→ **Problem to solve**: Each entry must come back word for word; drop the images as you go.

*** Begin section ***

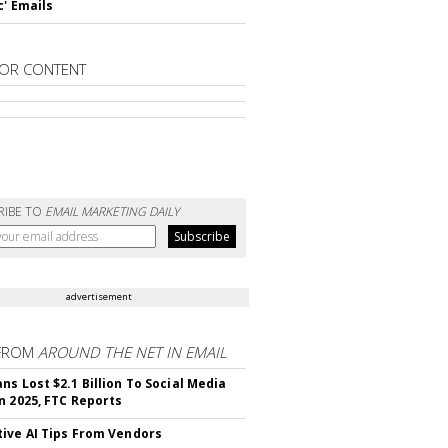
c' Emails
OR CONTENT
RIBE TO
EMAIL MARKETING DAILY
advertisement
FROM
AROUND THE NET IN EMAIL
ns Lost $2.1 Billion To Social Media
n 2025, FTC Reports
ive AI Tips From Vendors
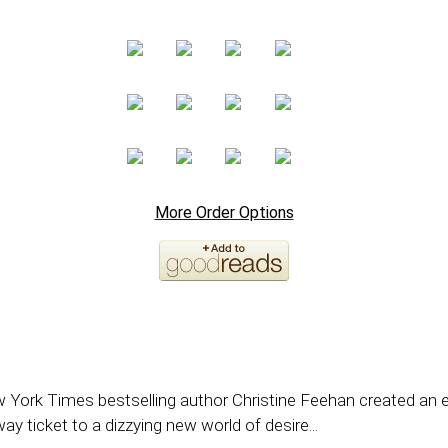
More Order Options
ew York Times bestselling author Christine Feehan created an 
ay ticket to a dizzying new world of desire...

*** End section ***

→ **Your response**:
c' Emails
OR CONTENT
RIBE TO
EMAIL MARKETING DAILY
advertisement
FROM
AROUND THE NET IN EMAIL
ns Lost $2.1 Billion To Social Media
n 2025, FTC Reports
ive AI Tips From Vendors
More Order Options
ew York Times bestselling author Christine Feehan created an 
ay ticket to a dizzying new world of desire...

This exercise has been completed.